# ASSIGNED TASK:
Each line below from the one containing "מלמדת ויצירתית ויצרו בתי" through the one containing "ההורים הנהדרים היו בשמחה" is to be given again exactly, and no line outside that span.
____
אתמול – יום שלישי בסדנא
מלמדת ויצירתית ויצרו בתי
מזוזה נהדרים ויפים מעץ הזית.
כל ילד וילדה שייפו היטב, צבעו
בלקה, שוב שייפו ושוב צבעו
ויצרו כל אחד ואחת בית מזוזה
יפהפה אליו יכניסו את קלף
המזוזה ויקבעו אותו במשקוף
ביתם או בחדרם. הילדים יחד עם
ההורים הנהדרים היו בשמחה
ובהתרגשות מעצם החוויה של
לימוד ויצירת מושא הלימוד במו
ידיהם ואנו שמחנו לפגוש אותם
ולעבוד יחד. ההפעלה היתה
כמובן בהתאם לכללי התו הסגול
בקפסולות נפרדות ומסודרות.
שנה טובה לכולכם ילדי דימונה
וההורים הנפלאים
____
# OUTPUT FOR THIS EXERCISE:
מלמדת ויצירתית ויצרו בתי
מזוזה נהדרים ויפים מעץ הזית.
כל ילד וילדה שייפו היטב, צבעו
בלקה, שוב שייפו ושוב צבעו
ויצרו כל אחד ואחת בית מזוזה
יפהפה אליו יכניסו את קלף
המזוזה ויקבעו אותו במשקוף
ביתם או בחדרם. הילדים יחד עם
ההורים הנהדרים היו בשמחה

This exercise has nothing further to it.